Find the lines in these entries that include the word "salary" and state how many there are, with no other words.

[Saved data entries]
———

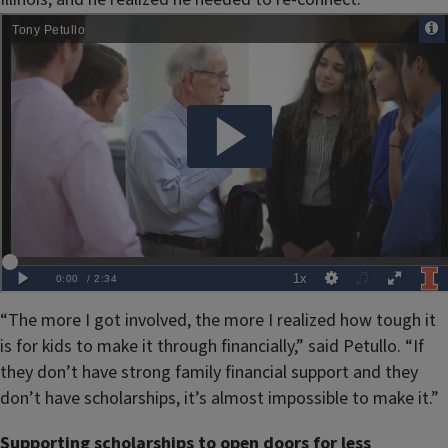
“The more I got involved, the more I realized how tough it
is for kids to make it through financially,” said Petullo. “If
they don’t have strong family financial support and they
don’t have scholarships, it’s almost impossible to make it.”
Supporting scholarships to open doors for less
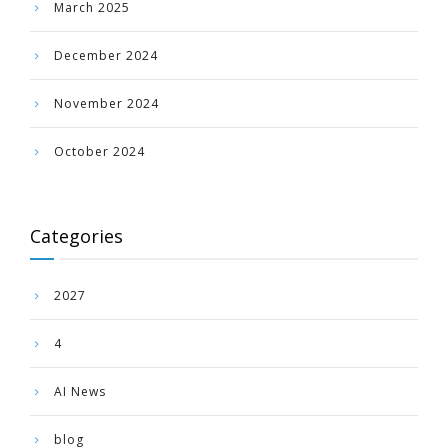
March 2025
December 2024
November 2024
October 2024
Categories
2027
4
AI News
blog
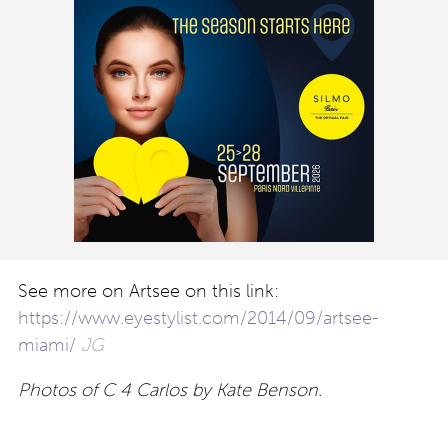
See more on Artsee on this link:
https://www.eyestylist.com/2014/09/artsee-
miami/
JG
Photos of C 4 Carlos by Kate Benson.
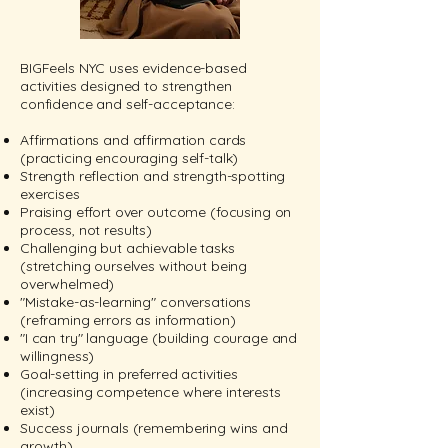
BIGFeels NYC uses evidence-based
activities designed to strengthen
confidence and self-acceptance:
Affirmations and affirmation cards
(practicing encouraging self-talk)
Strength reflection and strength-spotting
exercises
Praising effort over outcome (focusing on
process, not results)
Challenging but achievable tasks
(stretching ourselves without being
overwhelmed)
"Mistake-as-learning" conversations
(reframing errors as information)
"I can try" language (building courage and
willingness)
Goal-setting in preferred activities
(increasing competence where interests
exist)
Success journals (remembering wins and
growth)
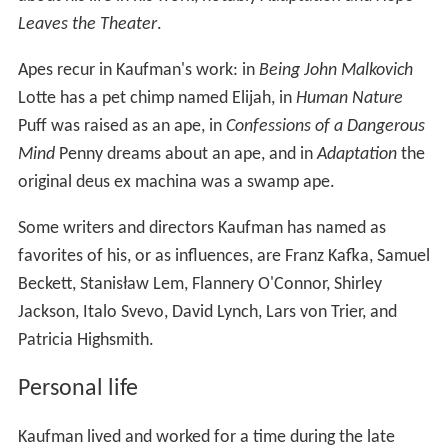
Leaves the Theater
.
Apes recur in Kaufman's work: in
Being John Malkovich
Lotte has a pet chimp named Elijah, in
Human Nature
Puff was raised as an ape, in
Confessions of a Dangerous
Mind
Penny dreams about an ape, and in
Adaptation
the
original deus ex machina was a swamp ape.
Some writers and directors Kaufman has named as
favorites of his, or as influences, are Franz Kafka, Samuel
Beckett, Stanisław Lem, Flannery O'Connor, Shirley
Jackson, Italo Svevo, David Lynch, Lars von Trier, and
Patricia Highsmith.
Personal life
Kaufman lived and worked for a time during the late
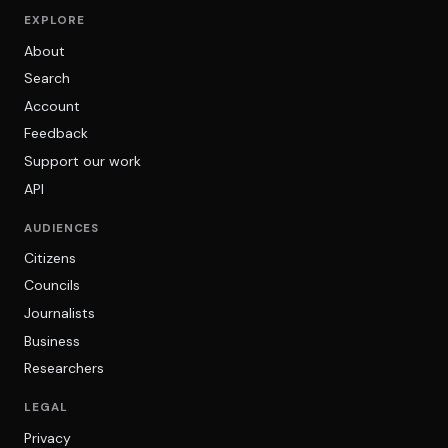
EXPLORE
About
Search
Account
Feedback
Support our work
API
AUDIENCES
Citizens
Councils
Journalists
Business
Researchers
LEGAL
Privacy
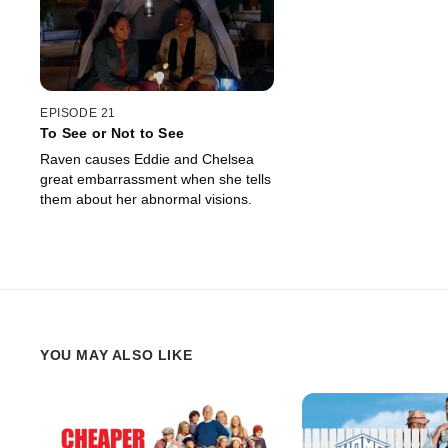
EPISODE 21
To See or Not to See
Raven causes Eddie and Chelsea
great embarrassment when she tells
them about her abnormal visions.
YOU MAY ALSO LIKE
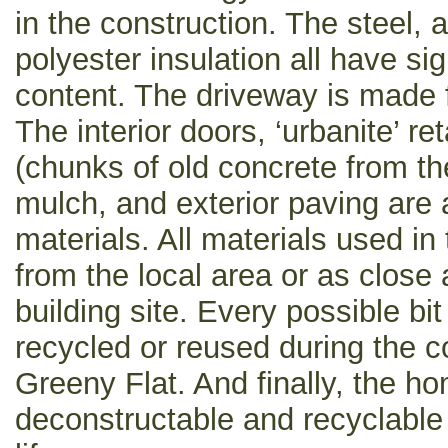
in the construction. The steel,
polyester insulation all have sig
content. The driveway is made 
The interior doors, ‘urbanite’ re
(chunks of old concrete from t
mulch, and exterior paving are
materials. All materials used i
from the local area or as close 
building site. Every possible bi
recycled or reused during the c
Greeny Flat. And finally, the h
deconstructable and recyclable a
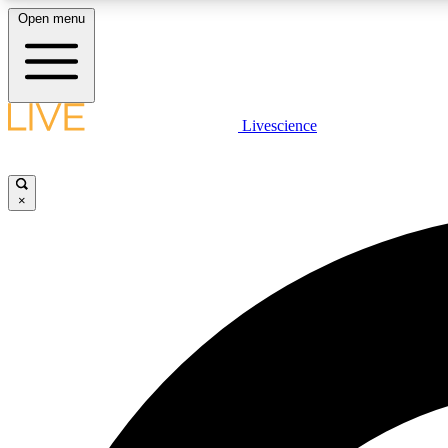
Open menu
Livescience
LIVE SCIENCE PLUS
Get started to get free access to selected news stories, receive
our daily newsletter, post comments, play games and earn
×
badges.
JOIN FREE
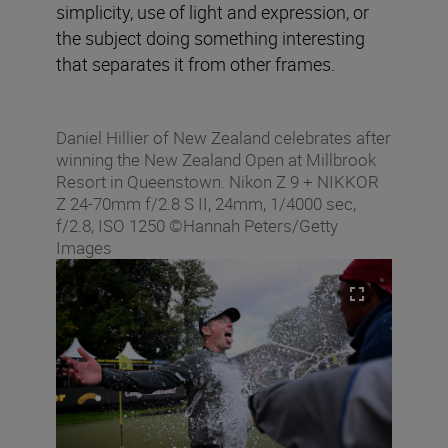
simplicity, use of light and expression, or
the subject doing something interesting
that separates it from other frames.
Daniel Hillier of New Zealand celebrates after
winning the New Zealand Open at Millbrook
Resort in Queenstown. Nikon Z 9 + NIKKOR
Z 24-70mm f/2.8 S II, 24mm, 1/4000 sec,
f/2.8, ISO 1250 ©Hannah Peters/Getty
Images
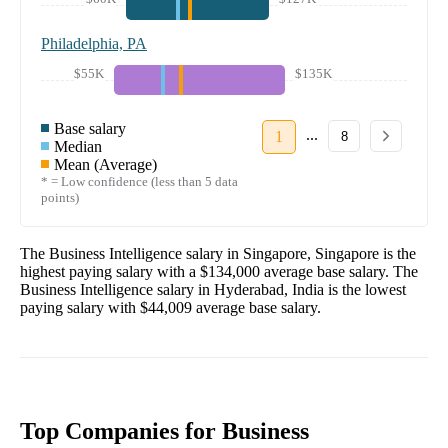
Philadelphia, PA
$55K
$135K
Base salary
...
1
8
Median
Mean (Average)
* = Low confidence (less than 5 data
points)
The
Business Intelligence
salary in
Singapore, Singapore
is the
highest paying salary with a
$134,000
average base salary. The
Business Intelligence
salary in
Hyderabad, India
is the lowest
paying salary with
$44,009
average base salary.
Top Companies for Business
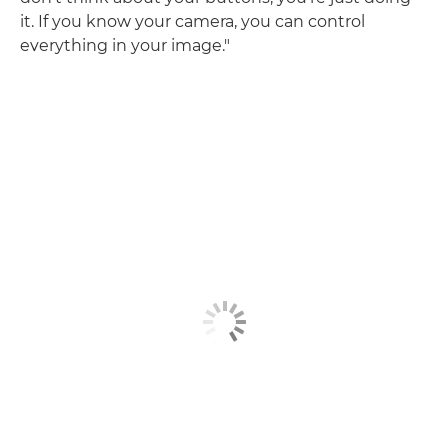
it. If you know your camera, you can control
everything in your image."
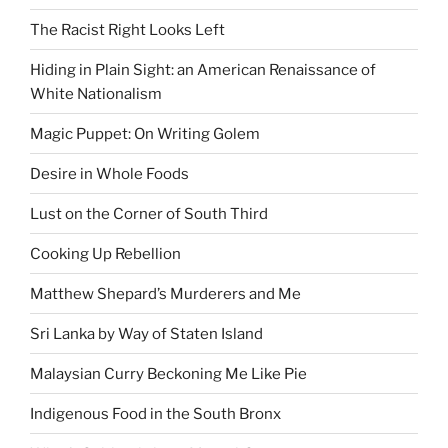
The Racist Right Looks Left
Hiding in Plain Sight: an American Renaissance of
White Nationalism
Magic Puppet: On Writing Golem
Desire in Whole Foods
Lust on the Corner of South Third
Cooking Up Rebellion
Matthew Shepard’s Murderers and Me
Sri Lanka by Way of Staten Island
Malaysian Curry Beckoning Me Like Pie
Indigenous Food in the South Bronx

———

EXERCISE SOLUTION:
7